WHAT YOU HAVE TO DO - Using the entries that follow, write out the line containing "O společnosti", the line containing "Joindre un fichier", and every line between them, exactly and nothing else.
=== MATERIAL FOR THE TASK ===
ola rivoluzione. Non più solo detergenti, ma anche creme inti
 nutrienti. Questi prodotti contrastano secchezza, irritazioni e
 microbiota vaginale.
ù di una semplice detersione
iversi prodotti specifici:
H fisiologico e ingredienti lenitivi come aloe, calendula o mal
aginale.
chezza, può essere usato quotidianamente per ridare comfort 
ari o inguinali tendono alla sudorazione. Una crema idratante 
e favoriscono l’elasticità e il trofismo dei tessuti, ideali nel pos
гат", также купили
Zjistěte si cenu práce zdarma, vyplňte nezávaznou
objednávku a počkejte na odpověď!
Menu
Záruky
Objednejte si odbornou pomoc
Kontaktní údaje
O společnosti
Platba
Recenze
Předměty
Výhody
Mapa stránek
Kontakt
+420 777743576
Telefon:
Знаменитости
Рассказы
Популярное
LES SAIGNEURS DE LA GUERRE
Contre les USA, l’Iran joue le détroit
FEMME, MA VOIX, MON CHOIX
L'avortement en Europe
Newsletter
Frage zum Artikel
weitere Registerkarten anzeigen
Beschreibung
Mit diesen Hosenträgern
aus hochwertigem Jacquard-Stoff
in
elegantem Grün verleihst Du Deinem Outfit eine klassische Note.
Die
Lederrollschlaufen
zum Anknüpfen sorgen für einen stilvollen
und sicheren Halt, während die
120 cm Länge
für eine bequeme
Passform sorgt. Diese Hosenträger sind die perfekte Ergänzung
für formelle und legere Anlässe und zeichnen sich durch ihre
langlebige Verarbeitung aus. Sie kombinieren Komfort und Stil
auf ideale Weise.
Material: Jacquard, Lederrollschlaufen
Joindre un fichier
===
=== MATERIAL FOR THE TASK ===
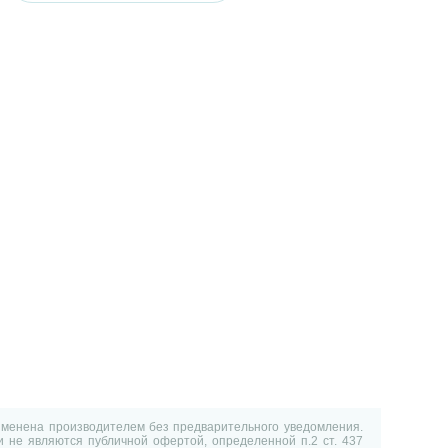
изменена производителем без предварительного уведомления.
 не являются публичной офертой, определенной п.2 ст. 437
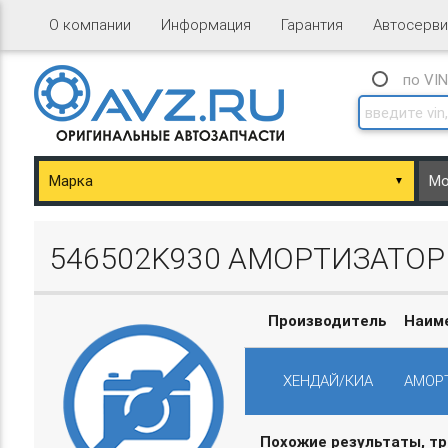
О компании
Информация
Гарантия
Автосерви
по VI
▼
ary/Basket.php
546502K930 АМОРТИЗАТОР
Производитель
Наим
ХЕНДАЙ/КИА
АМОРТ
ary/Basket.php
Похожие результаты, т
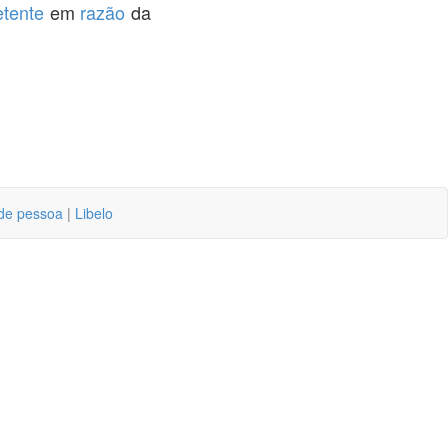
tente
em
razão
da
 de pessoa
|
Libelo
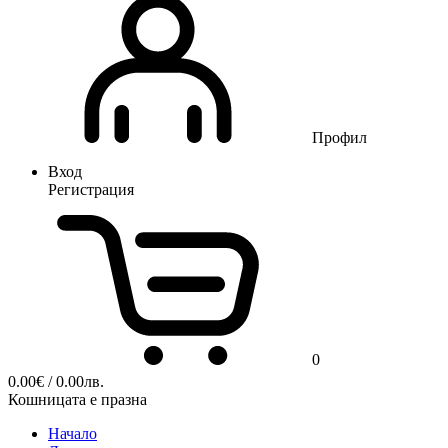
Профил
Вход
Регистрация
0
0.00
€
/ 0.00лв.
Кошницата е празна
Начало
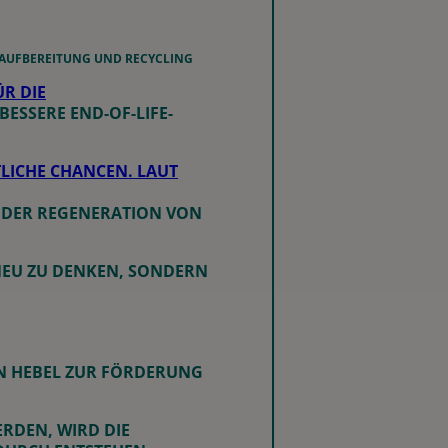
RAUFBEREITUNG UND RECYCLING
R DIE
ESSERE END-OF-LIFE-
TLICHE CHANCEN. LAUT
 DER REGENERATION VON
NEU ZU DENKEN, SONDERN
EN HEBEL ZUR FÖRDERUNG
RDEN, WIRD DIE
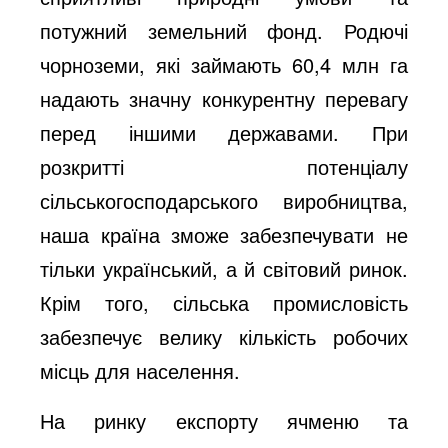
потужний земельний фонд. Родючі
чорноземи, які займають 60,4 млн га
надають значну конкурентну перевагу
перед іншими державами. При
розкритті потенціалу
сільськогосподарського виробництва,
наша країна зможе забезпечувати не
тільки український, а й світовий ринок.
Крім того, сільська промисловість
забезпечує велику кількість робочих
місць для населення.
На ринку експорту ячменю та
===
=== MATERIAL FOR THE TASK ===
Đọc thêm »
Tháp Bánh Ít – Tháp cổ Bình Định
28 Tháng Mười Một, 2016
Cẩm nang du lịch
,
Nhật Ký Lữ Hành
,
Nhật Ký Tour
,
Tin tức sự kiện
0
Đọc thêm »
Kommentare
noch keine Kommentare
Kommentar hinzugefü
===
ANSWER SECTION -
O společnosti
Platba
Recenze
Předměty
Výhody
Mapa stránek
Kontakt
+420 777743576
Telefon:
Знаменитости
Рассказы
Популярное
LES SAIGNEURS DE LA GUERRE
Contre les USA, l’Iran joue le détroit
FEMME, MA VOIX, MON CHOIX
L'avortement en Europe
Newsletter
Frage zum Artikel
weitere Registerkarten anzeigen
Beschreibung
Mit diesen Hosenträgern
aus hochwertigem Jacquard-Stoff
in
elegantem Grün verleihst Du Deinem Outfit eine klassische Note.
Die
Lederrollschlaufen
zum Anknüpfen sorgen für einen stilvollen
und sicheren Halt, während die
120 cm Länge
für eine bequeme
Passform sorgt. Diese Hosenträger sind die perfekte Ergänzung
für formelle und legere Anlässe und zeichnen sich durch ihre
langlebige Verarbeitung aus. Sie kombinieren Komfort und Stil
auf ideale Weise.
Material: Jacquard, Lederrollschlaufen
Joindre un fichier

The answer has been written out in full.